The notebook, now usually known as “The Rossetti Manuscript,” held many literary treasures, among them “The Birds.”  The poem is a rather simple back-and-forth between a male bird and a female bird, apparently long separated, who are pleased as can be to have found each other.



The Birds

He. Where thou dwellest, in what grove,
Tell me Fair One, tell me Love;
Where thou thy charming nest dost build,
O thou pride of every field!

She. Yonder stands a lonely tree,
There I live and mourn for thee;
Morning drinks my silent tear,
And evening winds my sorrow bear.

He. O thou summer’s harmony,
I have liv’d and mourn’d for thee;
Each day I mourn along the wood,
And night hath heard my sorrows loud.

She. Dost thou truly long for me?
And am I thus sweet to thee?
Sorrow now is at an end,
O my Lover and my Friend!

He. Come, on wings of joy we’ll fly
To where my bower hangs on high;
Come, and make thy calm retreat
Among green leaves and blossoms sweet.

I don’t think there are any deep meanings to be found in the poem, just (just?) beautiful language and the heartening image of two lost lovers having found each other after a long absence.  Perhaps this is how all songbirds feel when they pair up on prime breeding grounds after a long migration.
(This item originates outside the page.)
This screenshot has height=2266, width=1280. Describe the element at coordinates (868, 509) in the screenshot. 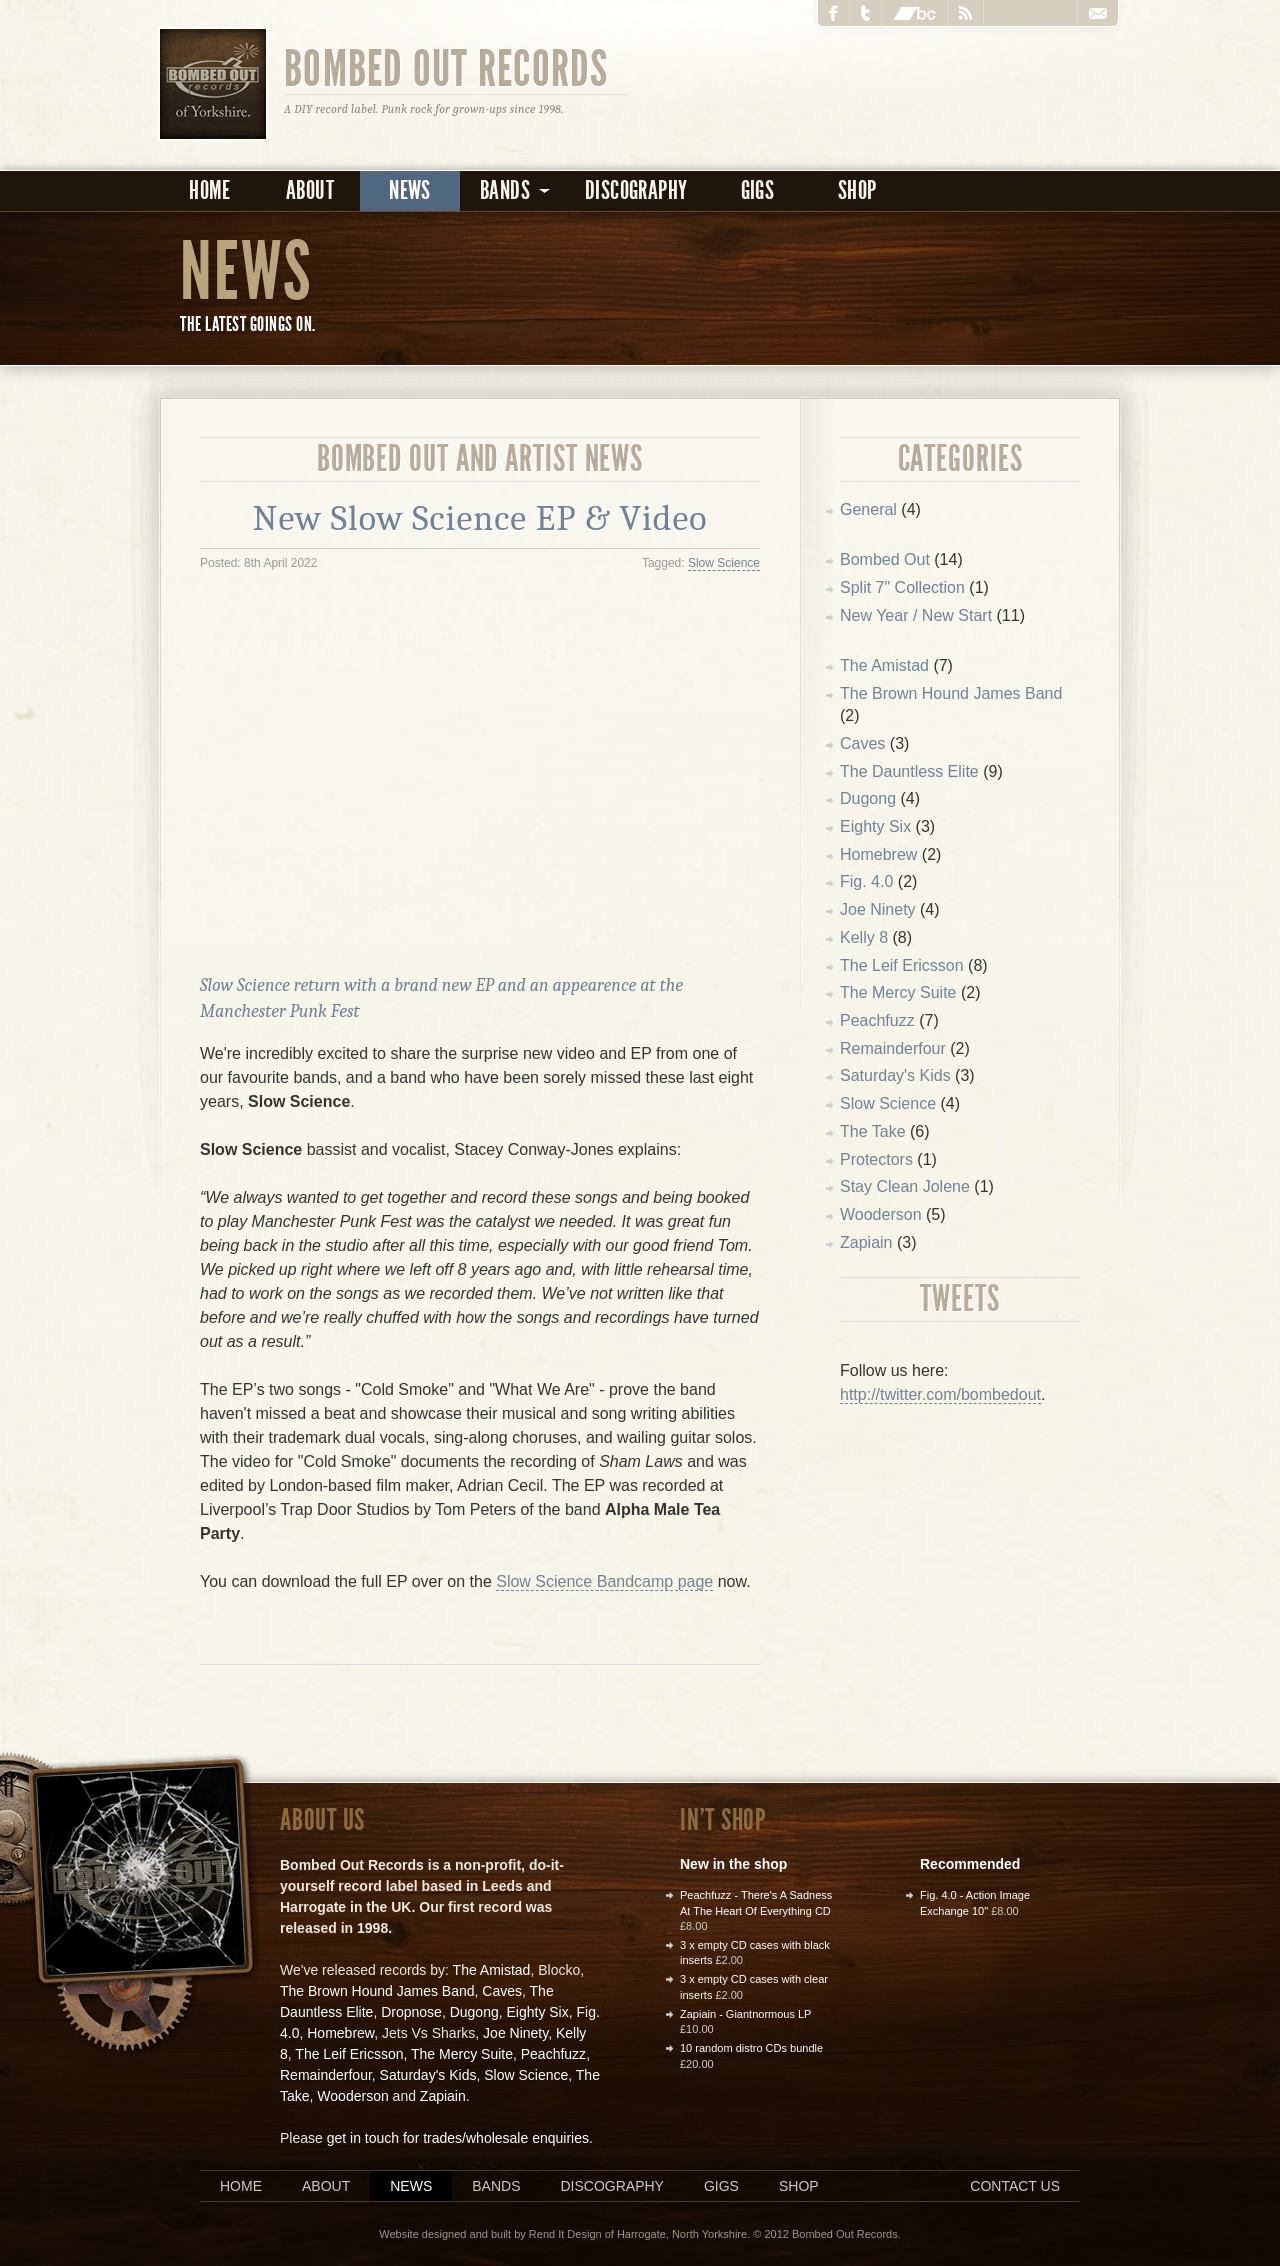 I see `General` at that location.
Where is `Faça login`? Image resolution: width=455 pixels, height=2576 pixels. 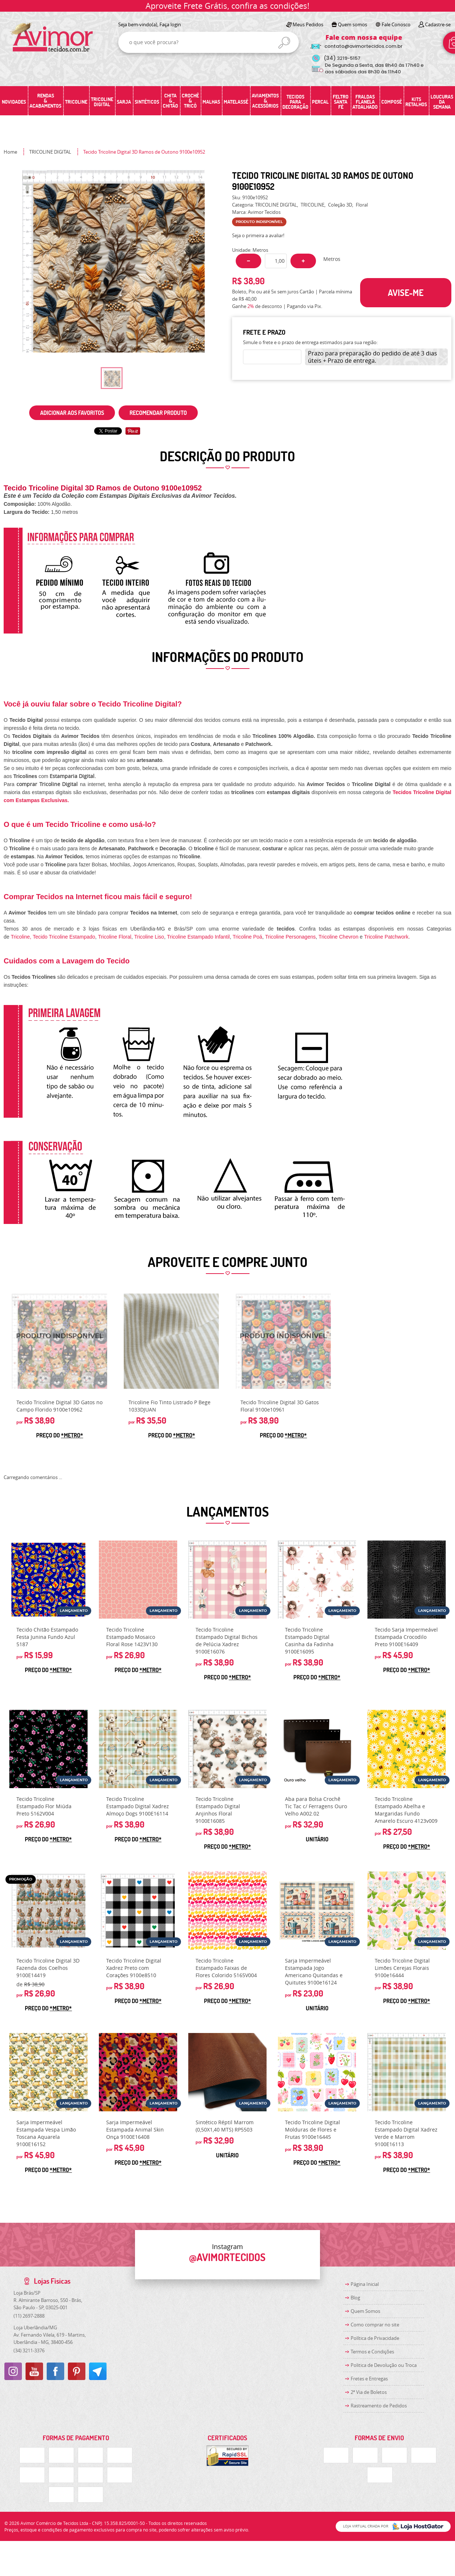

Those who tire of a lonely mockingbird singing its heart out all night long can certainly understand the male bird saying “And night hath heard my sorrows loud” though it is extremely unlikely that Blake, who never traveled more than a day’s walk from London, ever heard a mockingbird.  And anyone who has heard the exuberant song of a Bobolink in flight can appreciate “the wings of joy.”